_Aim of the task_
From the listing below, copy every line with the word "dropdown".

=== Begin Enclosure ===

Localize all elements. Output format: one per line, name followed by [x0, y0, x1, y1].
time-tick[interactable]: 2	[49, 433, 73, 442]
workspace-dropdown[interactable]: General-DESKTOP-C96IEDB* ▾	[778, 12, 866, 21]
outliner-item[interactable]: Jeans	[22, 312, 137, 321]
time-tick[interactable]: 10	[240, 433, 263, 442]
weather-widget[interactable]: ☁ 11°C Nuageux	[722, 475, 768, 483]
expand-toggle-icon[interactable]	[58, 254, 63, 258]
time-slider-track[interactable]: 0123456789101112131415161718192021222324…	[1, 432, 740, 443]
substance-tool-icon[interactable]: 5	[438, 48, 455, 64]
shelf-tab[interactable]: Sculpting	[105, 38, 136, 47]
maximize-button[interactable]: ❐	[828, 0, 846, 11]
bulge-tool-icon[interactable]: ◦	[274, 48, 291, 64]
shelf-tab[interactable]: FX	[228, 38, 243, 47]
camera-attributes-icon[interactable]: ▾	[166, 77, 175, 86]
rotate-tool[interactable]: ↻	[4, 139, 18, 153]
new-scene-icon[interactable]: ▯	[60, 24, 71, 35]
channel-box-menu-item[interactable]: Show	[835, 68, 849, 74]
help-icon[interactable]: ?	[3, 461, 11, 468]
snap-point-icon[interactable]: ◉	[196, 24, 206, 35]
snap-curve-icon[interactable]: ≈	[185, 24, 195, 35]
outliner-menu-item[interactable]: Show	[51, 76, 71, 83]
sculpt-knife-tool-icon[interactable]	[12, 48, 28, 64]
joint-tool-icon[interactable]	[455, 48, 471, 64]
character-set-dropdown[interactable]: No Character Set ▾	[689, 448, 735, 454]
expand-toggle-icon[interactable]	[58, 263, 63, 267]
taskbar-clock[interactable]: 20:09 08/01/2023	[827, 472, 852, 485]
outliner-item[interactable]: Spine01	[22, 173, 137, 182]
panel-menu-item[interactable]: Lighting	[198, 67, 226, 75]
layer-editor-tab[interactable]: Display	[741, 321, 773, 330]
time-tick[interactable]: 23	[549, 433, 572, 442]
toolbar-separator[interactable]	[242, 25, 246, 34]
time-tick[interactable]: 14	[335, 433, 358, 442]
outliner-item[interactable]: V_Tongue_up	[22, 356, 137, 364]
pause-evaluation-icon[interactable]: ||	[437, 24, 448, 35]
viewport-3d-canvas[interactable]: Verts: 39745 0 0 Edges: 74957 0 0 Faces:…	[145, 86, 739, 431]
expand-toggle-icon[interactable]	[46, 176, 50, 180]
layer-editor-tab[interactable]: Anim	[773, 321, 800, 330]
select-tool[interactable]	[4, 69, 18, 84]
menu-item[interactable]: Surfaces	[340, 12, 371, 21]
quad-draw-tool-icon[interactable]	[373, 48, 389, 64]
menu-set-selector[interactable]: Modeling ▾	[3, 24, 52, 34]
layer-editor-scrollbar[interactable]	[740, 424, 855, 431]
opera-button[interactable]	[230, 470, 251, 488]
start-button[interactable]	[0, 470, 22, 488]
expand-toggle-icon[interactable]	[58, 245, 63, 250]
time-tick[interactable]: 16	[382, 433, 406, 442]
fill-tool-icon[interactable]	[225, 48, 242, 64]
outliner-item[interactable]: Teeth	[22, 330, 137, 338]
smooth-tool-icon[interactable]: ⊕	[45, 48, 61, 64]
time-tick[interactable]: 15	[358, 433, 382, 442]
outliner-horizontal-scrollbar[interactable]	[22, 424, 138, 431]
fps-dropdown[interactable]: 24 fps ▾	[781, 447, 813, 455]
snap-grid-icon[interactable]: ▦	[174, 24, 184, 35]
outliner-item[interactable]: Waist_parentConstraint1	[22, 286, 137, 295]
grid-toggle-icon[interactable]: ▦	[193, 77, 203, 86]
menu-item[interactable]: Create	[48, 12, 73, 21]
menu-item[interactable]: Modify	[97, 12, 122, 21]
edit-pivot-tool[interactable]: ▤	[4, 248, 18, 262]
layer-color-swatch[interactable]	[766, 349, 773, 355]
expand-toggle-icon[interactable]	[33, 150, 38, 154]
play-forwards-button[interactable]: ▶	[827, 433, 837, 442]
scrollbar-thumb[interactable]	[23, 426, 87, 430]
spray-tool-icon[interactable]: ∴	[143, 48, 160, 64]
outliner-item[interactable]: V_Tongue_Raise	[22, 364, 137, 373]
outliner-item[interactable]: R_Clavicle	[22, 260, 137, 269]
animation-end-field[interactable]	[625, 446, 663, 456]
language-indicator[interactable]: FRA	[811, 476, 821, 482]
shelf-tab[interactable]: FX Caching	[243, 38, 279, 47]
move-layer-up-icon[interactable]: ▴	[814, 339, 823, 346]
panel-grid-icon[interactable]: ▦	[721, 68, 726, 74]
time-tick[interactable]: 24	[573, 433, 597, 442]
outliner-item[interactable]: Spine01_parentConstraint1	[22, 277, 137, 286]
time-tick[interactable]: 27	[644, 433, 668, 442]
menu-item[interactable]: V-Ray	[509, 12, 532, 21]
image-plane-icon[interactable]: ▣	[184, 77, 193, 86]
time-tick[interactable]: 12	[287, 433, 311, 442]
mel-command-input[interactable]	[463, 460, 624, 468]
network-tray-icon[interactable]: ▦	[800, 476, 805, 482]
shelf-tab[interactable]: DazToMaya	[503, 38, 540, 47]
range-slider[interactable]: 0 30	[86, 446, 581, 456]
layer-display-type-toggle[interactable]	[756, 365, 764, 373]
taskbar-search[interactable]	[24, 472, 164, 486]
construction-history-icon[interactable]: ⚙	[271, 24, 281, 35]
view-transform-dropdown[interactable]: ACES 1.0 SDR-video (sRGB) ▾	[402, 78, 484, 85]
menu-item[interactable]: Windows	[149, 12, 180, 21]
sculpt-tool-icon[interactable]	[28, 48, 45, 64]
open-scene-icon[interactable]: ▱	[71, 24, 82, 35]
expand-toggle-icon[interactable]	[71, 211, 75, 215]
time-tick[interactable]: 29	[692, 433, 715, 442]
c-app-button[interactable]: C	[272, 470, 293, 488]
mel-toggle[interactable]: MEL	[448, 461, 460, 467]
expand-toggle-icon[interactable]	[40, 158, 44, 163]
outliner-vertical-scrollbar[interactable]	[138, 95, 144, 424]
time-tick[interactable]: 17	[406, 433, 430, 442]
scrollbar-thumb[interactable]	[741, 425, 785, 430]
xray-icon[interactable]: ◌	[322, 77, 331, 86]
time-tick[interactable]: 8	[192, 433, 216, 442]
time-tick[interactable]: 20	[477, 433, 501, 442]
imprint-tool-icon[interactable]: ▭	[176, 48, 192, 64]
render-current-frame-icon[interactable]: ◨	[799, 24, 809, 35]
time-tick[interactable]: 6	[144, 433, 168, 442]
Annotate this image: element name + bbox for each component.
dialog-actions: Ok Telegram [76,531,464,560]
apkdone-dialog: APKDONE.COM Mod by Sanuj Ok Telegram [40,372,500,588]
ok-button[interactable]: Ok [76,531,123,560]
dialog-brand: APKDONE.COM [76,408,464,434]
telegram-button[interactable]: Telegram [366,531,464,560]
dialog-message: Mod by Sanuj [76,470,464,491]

=== End Enclosure ===

_Solution for this task_
workspace-dropdown[interactable]: General-DESKTOP-C96IEDB* ▾	[778, 12, 866, 21]
character-set-dropdown[interactable]: No Character Set ▾	[689, 448, 735, 454]
fps-dropdown[interactable]: 24 fps ▾	[781, 447, 813, 455]
view-transform-dropdown[interactable]: ACES 1.0 SDR-video (sRGB) ▾	[402, 78, 484, 85]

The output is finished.